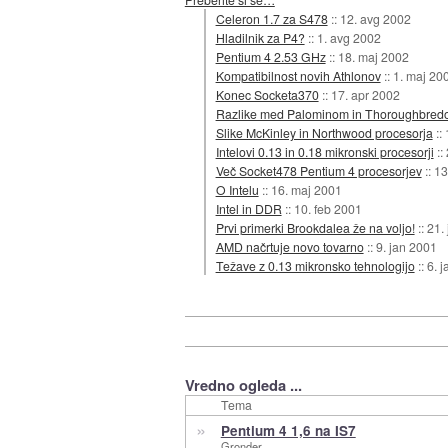
Celeron 1.7 za S478
::
12. avg 2002
Hladilnik za P4?
::
1. avg 2002
Pentium 4 2.53 GHz
::
18. maj 2002
Kompatibilnost novih Athlonov
::
1. maj 20
Konec Socketa370
::
17. apr 2002
Razlike med Palominom in Thoroughbred
Slike McKinley in Northwood procesorja
::
Intelovi 0.13 in 0.18 mikronski procesorji
::
Več Socket478 Pentium 4 procesorjev
::
13
O Intelu
::
16. maj 2001
Intel in DDR
::
10. feb 2001
Prvi primerki Brookdalea že na voljo!
::
21.
AMD načrtuje novo tovarno
::
9. jan 2001
Težave z 0.13 mikronsko tehnologijo
::
6. 
Vredno ogleda ...
Tema
»
Pentium 4 1,6 na IS7
Gronder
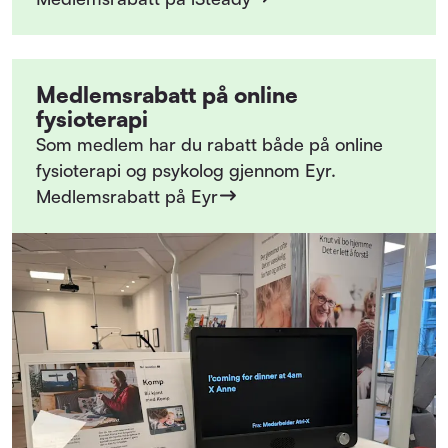
Medlemsrabatt på online
fysioterapi
Som medlem har du rabatt både på online
fysioterapi og psykolog gjennom Eyr.
Medlemsrabatt på Eyr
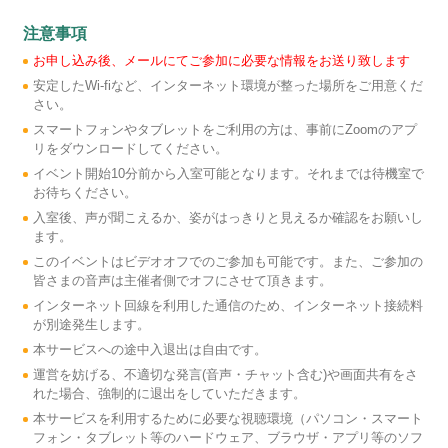
注意事項
お申し込み後、メールにてご参加に必要な情報をお送り致します
安定したWi-fiなど、インターネット環境が整った場所をご用意くだ
さい。
スマートフォンやタブレットをご利用の方は、事前にZoomのアプ
リをダウンロードしてください。
イベント開始10分前から入室可能となります。それまでは待機室で
お待ちください。
入室後、声が聞こえるか、姿がはっきりと見えるか確認をお願いし
ます。
このイベントはビデオオフでのご参加も可能です。また、ご参加の
皆さまの音声は主催者側でオフにさせて頂きます。
インターネット回線を利用した通信のため、インターネット接続料
が別途発生します。
本サービスへの途中入退出は自由です。
運営を妨げる、不適切な発言(音声・チャット含む)や画面共有をさ
れた場合、強制的に退出をしていただきます。
本サービスを利用するために必要な視聴環境（パソコン・スマート
フォン・タブレット等のハードウェア、ブラウザ・アプリ等のソフ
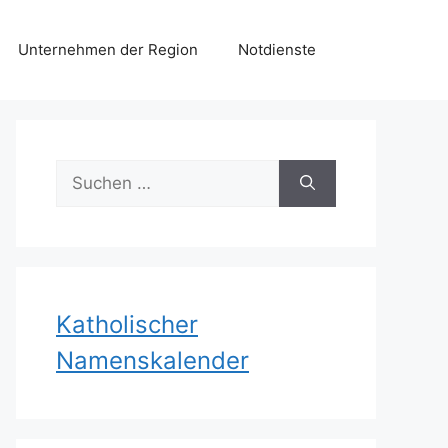
Unternehmen der Region
Notdienste
Suchen
nach:
Katholischer
Namenskalender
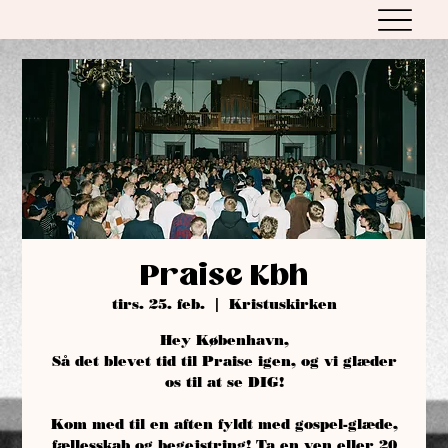
Praise Kbh
tirs. 25. feb.
  |  
Kristuskirken
Hey København,
Så det blevet tid til Praise igen, og vi glæder
os til at se DIG!
Kom med til en aften fyldt med gospel-glæde,
fællesskab og begejstring! Ta en ven eller 20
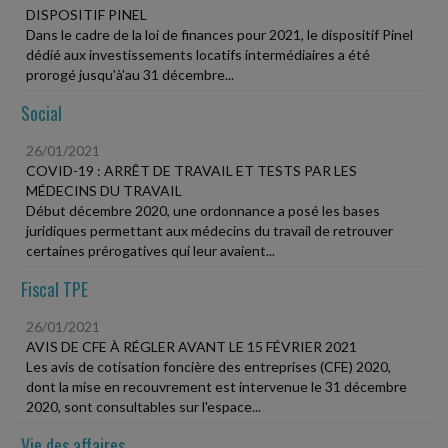
DISPOSITIF PINEL
Dans le cadre de la loi de finances pour 2021, le dispositif Pinel
dédié aux investissements locatifs intermédiaires a été
prorogé jusqu'à'au 31 décembre...
Social
26/01/2021
COVID-19 : ARRÊT DE TRAVAIL ET TESTS PAR LES
MÉDECINS DU TRAVAIL
Début décembre 2020, une ordonnance a posé les bases
juridiques permettant aux médecins du travail de retrouver
certaines prérogatives qui leur avaient...
Fiscal TPE
26/01/2021
AVIS DE CFE À RÉGLER AVANT LE 15 FÉVRIER 2021
Les avis de cotisation foncière des entreprises (CFE) 2020,
dont la mise en recouvrement est intervenue le 31 décembre
2020, sont consultables sur l'espace...
Vie des affaires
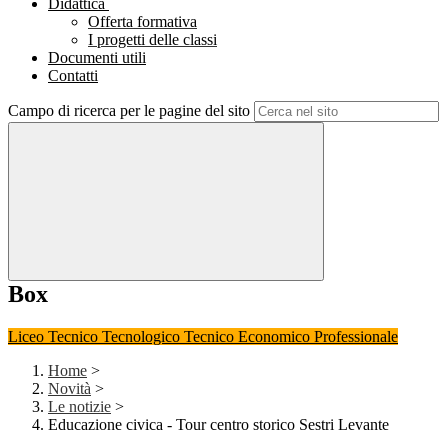
Didattica
Offerta formativa
I progetti delle classi
Documenti utili
Contatti
Campo di ricerca per le pagine del sito
Box
Liceo
Tecnico Tecnologico
Tecnico Economico
Professionale
Home
>
Novità
>
Le notizie
>
Educazione civica - Tour centro storico Sestri Levante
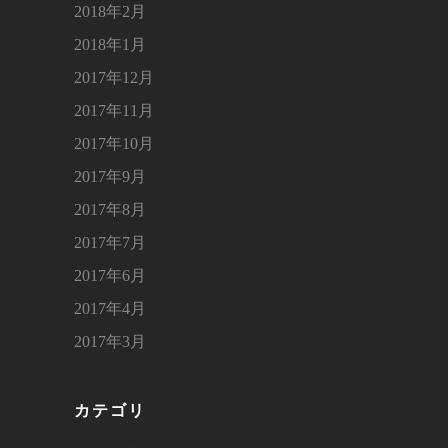
2018年2月
2018年1月
2017年12月
2017年11月
2017年10月
2017年9月
2017年8月
2017年7月
2017年6月
2017年4月
2017年3月
カテゴリ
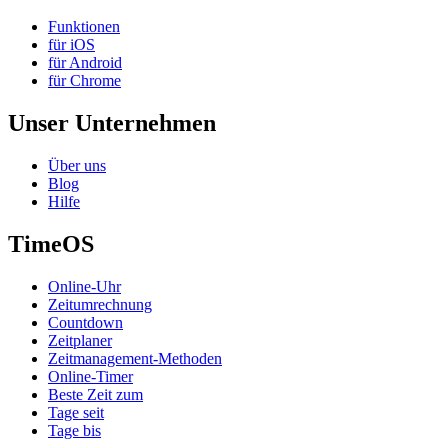
Funktionen
für iOS
für Android
für Chrome
Unser Unternehmen
Über uns
Blog
Hilfe
TimeOS
Online-Uhr
Zeitumrechnung
Countdown
Zeitplaner
Zeitmanagement-Methoden
Online-Timer
Beste Zeit zum
Tage seit
Tage bis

========================================

Your goal:
Give an exact copy of the data, and omit any pictures it holds.

Solved problem:
Celeron 1.7 za S478
::
12. avg 2002
Hladilnik za P4?
::
1. avg 2002
Pentium 4 2.53 GHz
::
18. maj 2002
Kompatibilnost novih Athlonov
::
1. maj 20
Konec Socketa370
::
17. apr 2002
Razlike med Palominom in Thoroughbred
Slike McKinley in Northwood procesorja
::
Intelovi 0.13 in 0.18 mikronski procesorji
::
Več Socket478 Pentium 4 procesorjev
::
13
O Intelu
::
16. maj 2001
Intel in DDR
::
10. feb 2001
Prvi primerki Brookdalea že na voljo!
::
21.
AMD načrtuje novo tovarno
::
9. jan 2001
Težave z 0.13 mikronsko tehnologijo
::
6. 
Vredno ogleda ...
Tema
»
Pentium 4 1,6 na IS7
Gronder
Medlemsrabatt på online
fysioterapi
Som medlem har du rabatt både på online
fysioterapi og psykolog gjennom Eyr.
Medlemsrabatt på Eyr
注意事項
お申し込み後、メールにてご参加に必要な情報をお送り致します
安定したWi-fiなど、インターネット環境が整った場所をご用意くだ
さい。
スマートフォンやタブレットをご利用の方は、事前にZoomのアプ
リをダウンロードしてください。
イベント開始10分前から入室可能となります。それまでは待機室で
お待ちください。
入室後、声が聞こえるか、姿がはっきりと見えるか確認をお願いし
ます。
このイベントはビデオオフでのご参加も可能です。また、ご参加の
皆さまの音声は主催者側でオフにさせて頂きます。
インターネット回線を利用した通信のため、インターネット接続料
が別途発生します。
本サービスへの途中入退出は自由です。
運営を妨げる、不適切な発言(音声・チャット含む)や画面共有をさ
れた場合、強制的に退出をしていただきます。
本サービスを利用するために必要な視聴環境（パソコン・スマート
フォン・タブレット等のハードウェア、ブラウザ・アプリ等のソフ
Unternehmen der Region
Notdienste
Suchen
nach:
Katholischer
Namenskalender
Praise Kbh
tirs. 25. feb.
  |  
Kristuskirken
Hey København,
Så det blevet tid til Praise igen, og vi glæder
os til at se DIG!
Kom med til en aften fyldt med gospel-glæde,
fællesskab og begejstring! Ta en ven eller 20
DISPOSITIF PINEL
Dans le cadre de la loi de finances pour 2021, le dispositif Pinel
dédié aux investissements locatifs intermédiaires a été
prorogé jusqu'à'au 31 décembre...
Social
26/01/2021
COVID-19 : ARRÊT DE TRAVAIL ET TESTS PAR LES
MÉDECINS DU TRAVAIL
Début décembre 2020, une ordonnance a posé les bases
juridiques permettant aux médecins du travail de retrouver
certaines prérogatives qui leur avaient...
Fiscal TPE
26/01/2021
AVIS DE CFE À RÉGLER AVANT LE 15 FÉVRIER 2021
Les avis de cotisation foncière des entreprises (CFE) 2020,
dont la mise en recouvrement est intervenue le 31 décembre
2020, sont consultables sur l'espace...
Vie des affaires
Didattica
Offerta formativa
I progetti delle classi
Documenti utili
Contatti
Campo di ricerca per le pagine del sito
Box
Liceo
Tecnico Tecnologico
Tecnico Economico
Professionale
Home
>
Novità
>
Le notizie
>
Educazione civica - Tour centro storico Sestri Levante
2018年2月
2018年1月
2017年12月
2017年11月
2017年10月
2017年9月
2017年8月
2017年7月
2017年6月
2017年4月
2017年3月
カテゴリ
Funktionen
für iOS
für Android
für Chrome
Unser Unternehmen
Über uns
Blog
Hilfe
TimeOS
Online-Uhr
Zeitumrechnung
Countdown
Zeitplaner
Zeitmanagement-Methoden
Online-Timer
Beste Zeit zum
Tage seit
Tage bis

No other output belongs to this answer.